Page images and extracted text
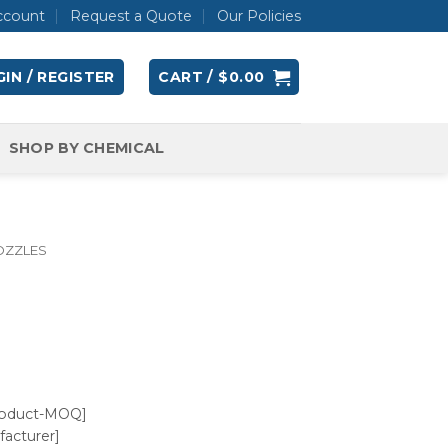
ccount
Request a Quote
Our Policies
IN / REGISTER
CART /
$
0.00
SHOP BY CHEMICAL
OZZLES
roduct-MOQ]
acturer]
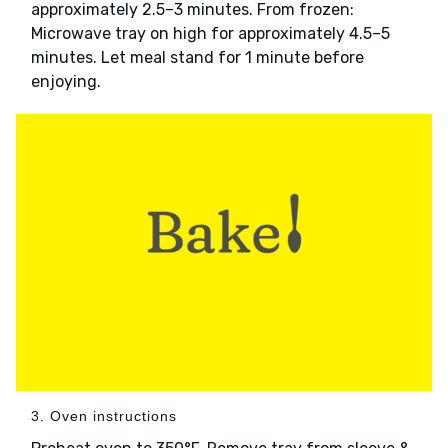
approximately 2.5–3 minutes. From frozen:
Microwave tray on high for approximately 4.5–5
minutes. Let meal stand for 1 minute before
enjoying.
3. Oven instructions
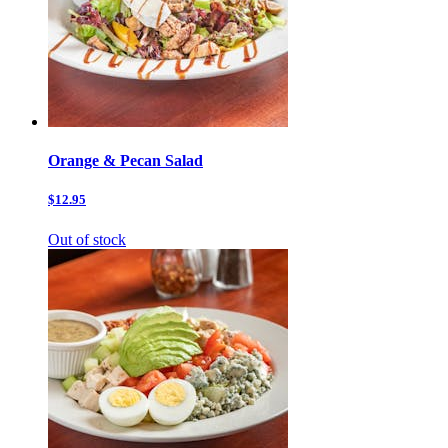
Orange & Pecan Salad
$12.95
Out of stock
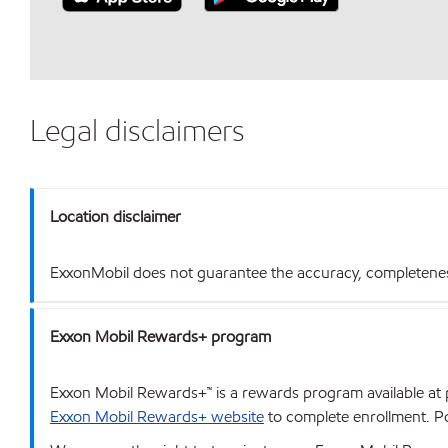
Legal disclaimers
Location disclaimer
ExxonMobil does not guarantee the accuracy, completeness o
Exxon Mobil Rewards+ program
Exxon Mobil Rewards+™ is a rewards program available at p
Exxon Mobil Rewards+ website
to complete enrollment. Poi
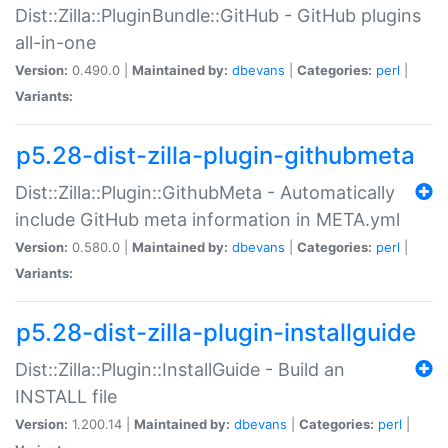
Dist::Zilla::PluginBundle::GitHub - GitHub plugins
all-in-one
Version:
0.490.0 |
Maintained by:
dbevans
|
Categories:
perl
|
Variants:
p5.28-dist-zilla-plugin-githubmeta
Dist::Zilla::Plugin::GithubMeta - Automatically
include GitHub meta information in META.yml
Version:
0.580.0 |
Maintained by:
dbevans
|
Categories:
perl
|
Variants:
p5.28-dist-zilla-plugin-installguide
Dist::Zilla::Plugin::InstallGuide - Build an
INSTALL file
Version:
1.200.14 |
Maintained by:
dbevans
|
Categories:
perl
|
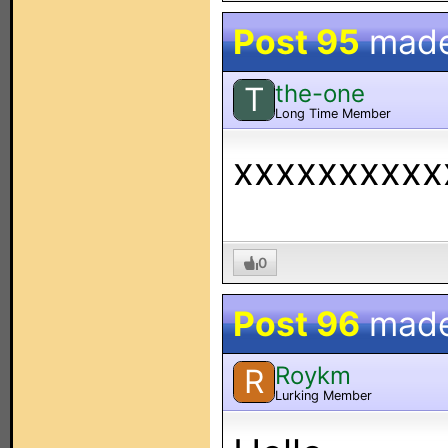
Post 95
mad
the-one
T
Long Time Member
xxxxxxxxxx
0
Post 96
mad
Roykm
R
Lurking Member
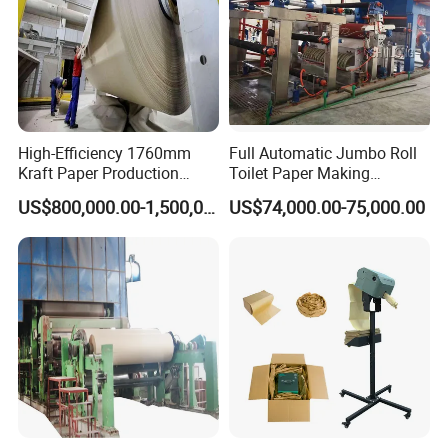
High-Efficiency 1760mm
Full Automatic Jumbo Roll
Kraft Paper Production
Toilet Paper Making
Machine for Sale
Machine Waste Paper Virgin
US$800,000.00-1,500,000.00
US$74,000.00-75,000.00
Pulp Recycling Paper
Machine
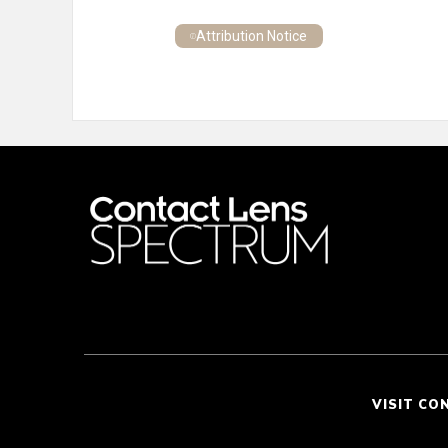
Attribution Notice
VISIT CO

▶ WHAT IS REQUIRED
What you write out is the stretch of entries from the line containing "Dist::Zilla::Plugin::InstallGuide - Build an" to the line containing "Machine Waste Paper Virgin", word for word, with both end lines and no pictures.

▶ SOLUTION FOR THIS EXERCISE
Dist::Zilla::Plugin::InstallGuide - Build an
INSTALL file
Version:
1.200.14 |
Maintained by:
dbevans
|
Categories:
perl
|
Post 95
mad
the-one
T
Long Time Member
xxxxxxxxxx
0
Post 96
mad
Roykm
R
Lurking Member
High-Efficiency 1760mm
Full Automatic Jumbo Roll
Kraft Paper Production
Toilet Paper Making
Machine for Sale
Machine Waste Paper Virgin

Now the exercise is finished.